### AVAILABLE DATA ###
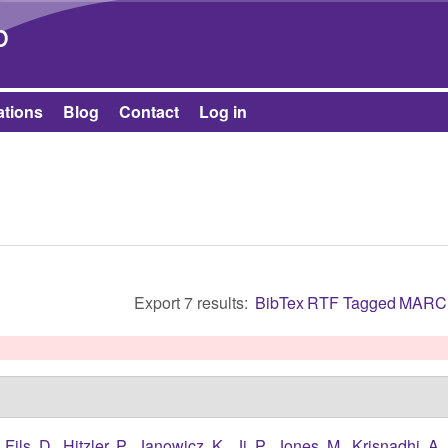
Skip to main content
b
ations
Blog
Contact
Log in
Export 7 results:
BibTex
RTF
Tagged
MARC
,
Fils, D.
,
Hitzler, P.
,
Janowicz, K.
,
Ji, P.
,
Jones, M.
,
Krisnadhi, A.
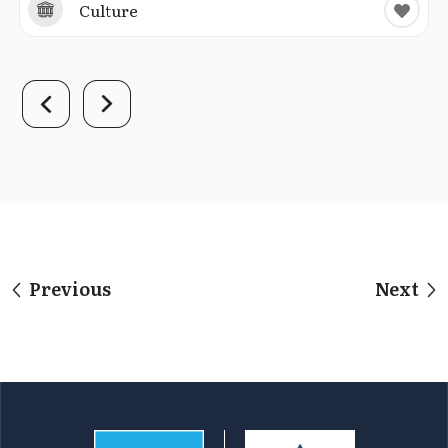
Culture
Previous
Next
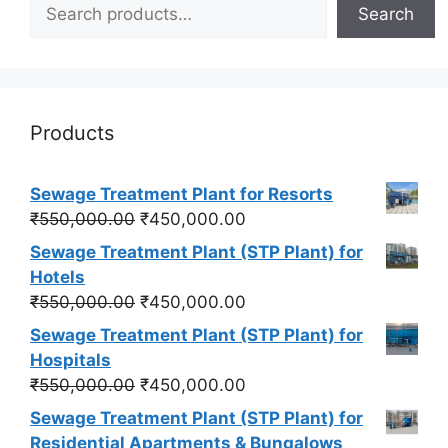
Search
Products
Sewage Treatment Plant for Resorts
Original
Current
₹
550,000.00
₹
450,000.00
price
price
Sewage Treatment Plant (STP Plant) for
was:
is:
Hotels
₹550,000.00.
₹450,000.00.
Original
Current
₹
550,000.00
₹
450,000.00
price
price
Sewage Treatment Plant (STP Plant) for
was:
is:
Hospitals
₹550,000.00.
₹450,000.00.
Original
Current
₹
550,000.00
₹
450,000.00
price
price
Sewage Treatment Plant (STP Plant) for
was:
is:
Residential Apartments & Bungalows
###
§ TASK DIRECTIONS: Could you print the listing above word for word, without its pictures?

§ ANSWER:
Skip to main content
b
ations
Blog
Contact
Log in
Export 7 results:
BibTex
RTF
Tagged
MARC
,
Fils, D.
,
Hitzler, P.
,
Janowicz, K.
,
Ji, P.
,
Jones, M.
,
Krisnadhi, A.
Culture
Previous
Next
Search
Products
Sewage Treatment Plant for Resorts
Original
Current
₹
550,000.00
₹
450,000.00
price
price
Sewage Treatment Plant (STP Plant) for
was:
is:
Hotels
₹550,000.00.
₹450,000.00.
Original
Current
₹
550,000.00
₹
450,000.00
price
price
Sewage Treatment Plant (STP Plant) for
was:
is:
Hospitals
₹550,000.00.
₹450,000.00.
Original
Current
₹
550,000.00
₹
450,000.00
price
price
Sewage Treatment Plant (STP Plant) for
was:
is:
Residential Apartments & Bungalows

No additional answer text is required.